Monday’s storm caused extensive flooding at all Long Island state park beaches, but no more than in previous nor’easters and any erosion was not expected to have significant or long-lasting effects, a state parks official said Tuesday.
New York State Parks Deputy Regional Director for Long Island George Gorman said all seven beach areas — including Jones Beach, Robert Moses State Park, Heckscher State Park, the Montauk beach near Hither Hills, Orient Beach State Park, Sunken Meadow State Park and Wildwood State Park — also experienced minor to moderate erosion but that any lost sand would be naturally replenished.
“This storm had a significant impact on the beaches similar to some major storms that we’ve seen, but not to the level of a major hurricane or superstorm Sandy,” Gorman said in an interview Tuesday morning as he was about to start surveying damage along the beaches.
Gorman said those looking forward to visiting the beaches when the weather gets warmer will have nothing to worry about.
“We’re not concerned regarding lasting effects — we know that the water will recede and the sand will naturally be replenished along the beaches in the spring and summer so there’ll be no problem with accommodating visitors,” Gorman said.
Gorman said overnight reports from state parks managers that are still being compiled showed that while parts of Jones Beach were flooded, more damage was prevented because of Sandy funding that allowed a retaining wall to be constructed before Monday’s storm.
“The west bath house area going east to Field Number 6 is completely underwater, but the walkways and boardwalk facility areas have not flooded — there’s no damage,” Gorman said. “As a result of funding from superstorm Sandy, over the weekend and [Monday] morning we built a wall of sand in front of the central area of the beach that protected the boardwalk and central mall facility building.”
Still, the theater was flooded, with water rising above the orchestra area, Gorman said, adding there was no erosion on the ocean side and minimal erosion on the bay side.
As another example of flooding at the beaches, Gorman said there was an estimated “80 to 90 feet” of erosion at Robert Moses State Park along the entire shoreline.
At Orient Beach there was moderate erosion along the Gardiners Bay shoreline and the kayak area was flooded. “There is erosion along the entrance road but the road is open,” Gorman said.
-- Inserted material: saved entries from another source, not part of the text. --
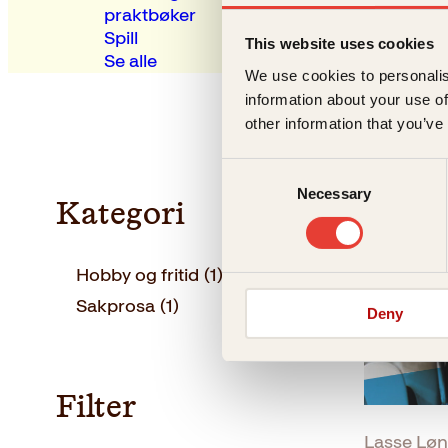
praktbøker
Spill
This website uses cookies
Se alle
We use cookies to personalis
information about your use of
other information that you’ve
Consent
Necessary
Selection
Kategori
Hobby og fritid
(1)
Sakprosa
(1)
Deny
Filter
Lasse Lø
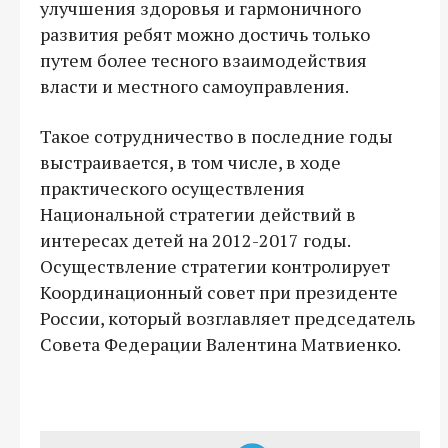
улучшения здоровья и гармоничного
развития ребят можно достичь только
путем более тесного взаимодействия
власти и местного самоуправления.
Такое сотрудничество в последние годы
выстраивается, в том числе, в ходе
практического осуществления
Национальной стратегии действий в
интересах детей на 2012-2017 годы.
Осуществление стратегии контролирует
Координационный совет при президенте
России, который возглавляет председатель
Совета Федерации Валентина Матвиенко.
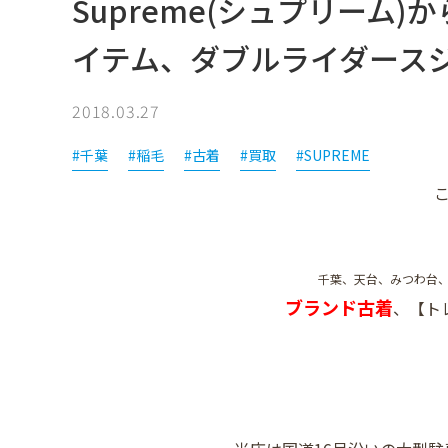
Supreme(シュプリーム)か
イテム、ダブルライダース
2018.03.27
#千葉
#稲毛
#古着
#買取
#SUPREME
千葉、天台、みつわ台
ブランド古着
、【ト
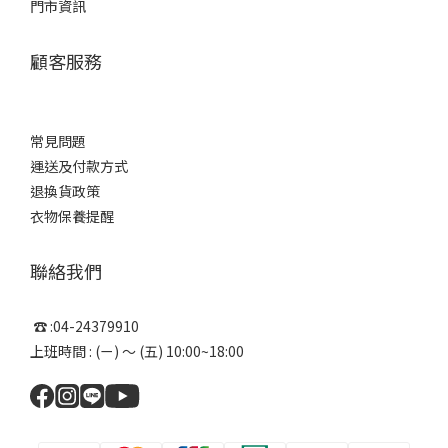
門市資訊
顧客服務
常見問題
運送及付款方式
退換貨政策
衣物保養提醒
聯絡我們
☎ :04-24379910
上班時間 : (ㄧ) ～ (五) 10:00~18:00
There was some flooding in grassy areas, shoulders, picnic areas and the golf course at Sunken Meadow and there was about 10 feet of erosion on the main beach and double that amount at the Field 2 beach.
In Montauk, where Gorman said by 2:30 p.m. Tuesday it was determined that there was “moderate” erosion, he added, “The beach is underwater up to the beachfront entrance to Hither Hills.” Gorman said any other flooding or damage at the other parks was not immediately available.
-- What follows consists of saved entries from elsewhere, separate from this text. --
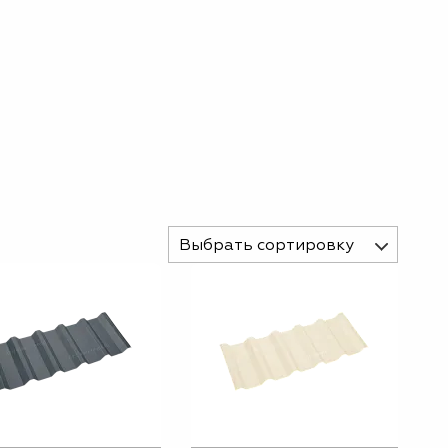
Выбрать сортировку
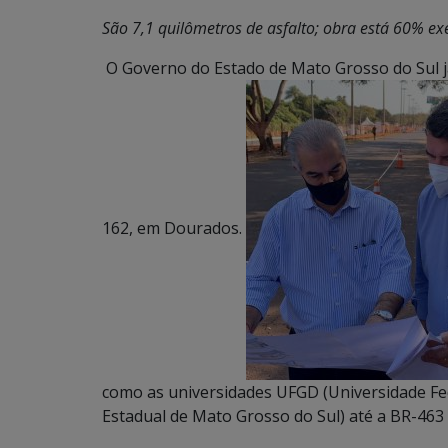
São 7,1 quilômetros de asfalto; obra está 60% e
O Governo do Estado de Mato Grosso do Sul 
162, em Dourados.
como as universidades UFGD (Universidade F
Estadual de Mato Grosso do Sul) até a BR-463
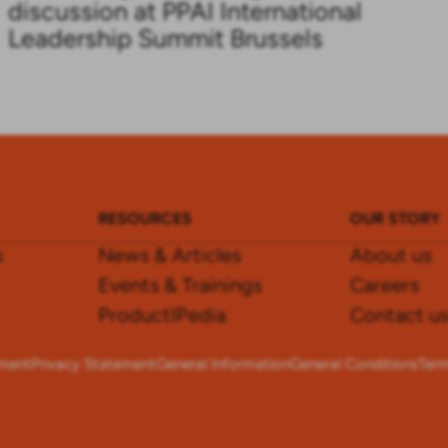
discussion at PPAI International
Leadership Summit Brussels
RESOURCES
OUR STORY
s
News & Articles
About us
Events & Trainings
Careers
ProductIPedia
Contact u
ement
Privacy Statement
General Information
General Conditions
Term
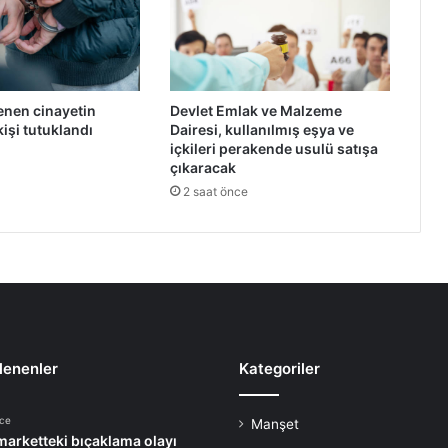
ı
R
e
s
i
lenen cinayetin
Devlet Emlak ve Malzeme
m
işi tutuklandı
Dairesi, kullanılmış eşya ve
S
içkileri perakende usulü satışa
e
çıkaracak
r
2 saat önce
g
i
s
i
”
M
e
r
k
lenenler
Kategoriler
e
z
nce
Manşet
L
arketteki bıçaklama olayı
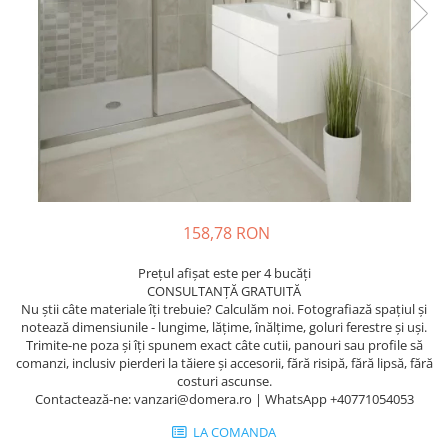
158,78 RON
Prețul afișat este per 4 bucăți
CONSULTANȚĂ GRATUITĂ
Nu știi câte materiale îți trebuie? Calculăm noi. Fotografiază spațiul și
notează dimensiunile - lungime, lățime, înălțime, goluri ferestre și uși.
Trimite-ne poza și îți spunem exact câte cutii, panouri sau profile să
comanzi, inclusiv pierderi la tăiere și accesorii, fără risipă, fără lipsă, fără
costuri ascunse.
Contactează-ne: vanzari@domera.ro | WhatsApp +40771054053
LA COMANDA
In Babylon Town, erosion was the major concern, town spokesman Kevin Bonner said, with water reaching up to the roadway of Ocean Parkway at high tide. Overlook beach is now flat, he said, with six to eight feet of height taken away. All of the town’s beaches suffered some erosion, Bonner said, with a total loss of tens of thousands of cubic yards of sand.
In Ocean Beach on Fire Island, Ocean Beach Police Officer Michael Mills said that by 8 a.m. Tuesday, “Between the ocean and the bay we have flooding up into there — the water is about 2 feet deep and then some on Bay Walk on the bay side.”
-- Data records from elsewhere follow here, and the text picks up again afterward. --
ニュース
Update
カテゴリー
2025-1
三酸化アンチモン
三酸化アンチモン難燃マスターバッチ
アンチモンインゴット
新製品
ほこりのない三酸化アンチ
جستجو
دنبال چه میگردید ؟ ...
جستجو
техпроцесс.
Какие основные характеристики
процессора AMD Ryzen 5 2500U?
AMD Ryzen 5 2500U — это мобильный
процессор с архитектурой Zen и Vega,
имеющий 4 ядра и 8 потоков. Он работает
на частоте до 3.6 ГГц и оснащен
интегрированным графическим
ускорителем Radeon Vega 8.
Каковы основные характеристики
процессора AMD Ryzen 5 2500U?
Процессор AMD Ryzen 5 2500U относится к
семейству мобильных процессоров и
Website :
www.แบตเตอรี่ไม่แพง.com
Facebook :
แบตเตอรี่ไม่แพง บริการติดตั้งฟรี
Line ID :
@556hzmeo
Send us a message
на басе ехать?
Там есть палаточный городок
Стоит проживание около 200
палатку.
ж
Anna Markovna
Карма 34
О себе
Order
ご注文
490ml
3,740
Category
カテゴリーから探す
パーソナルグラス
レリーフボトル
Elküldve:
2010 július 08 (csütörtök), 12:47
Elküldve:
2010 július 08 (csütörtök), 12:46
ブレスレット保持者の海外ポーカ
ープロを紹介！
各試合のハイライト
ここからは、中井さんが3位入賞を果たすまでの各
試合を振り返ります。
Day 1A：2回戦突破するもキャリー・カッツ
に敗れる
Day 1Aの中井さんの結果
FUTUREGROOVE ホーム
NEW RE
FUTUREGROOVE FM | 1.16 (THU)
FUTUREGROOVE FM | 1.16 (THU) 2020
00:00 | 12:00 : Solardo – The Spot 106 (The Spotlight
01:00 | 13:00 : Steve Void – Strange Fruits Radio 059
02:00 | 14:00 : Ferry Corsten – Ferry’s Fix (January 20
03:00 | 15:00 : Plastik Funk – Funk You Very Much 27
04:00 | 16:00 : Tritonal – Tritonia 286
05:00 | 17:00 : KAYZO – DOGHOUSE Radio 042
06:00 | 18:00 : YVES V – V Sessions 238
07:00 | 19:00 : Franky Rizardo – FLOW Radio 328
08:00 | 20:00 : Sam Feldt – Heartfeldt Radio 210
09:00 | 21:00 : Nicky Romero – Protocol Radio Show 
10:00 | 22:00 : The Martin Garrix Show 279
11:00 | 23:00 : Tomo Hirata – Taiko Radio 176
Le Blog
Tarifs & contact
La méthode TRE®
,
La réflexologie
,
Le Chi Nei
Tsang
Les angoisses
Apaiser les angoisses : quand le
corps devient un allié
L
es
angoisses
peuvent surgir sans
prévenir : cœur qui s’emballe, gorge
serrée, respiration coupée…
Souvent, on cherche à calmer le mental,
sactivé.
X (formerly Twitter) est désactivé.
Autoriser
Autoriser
Suffolk County Police Marine Bureau Lt. John Fitzgerald said that on Fire Island, “There’s beach erosion and flooding on the inner roads, but everything is passable.”
Islip Town Supervisor Angie Carpenter said it could be another day or two before crews are able to reach the barrier island for a close look at the effects of the storm, including any possible damage to the town’s Atlantique marina.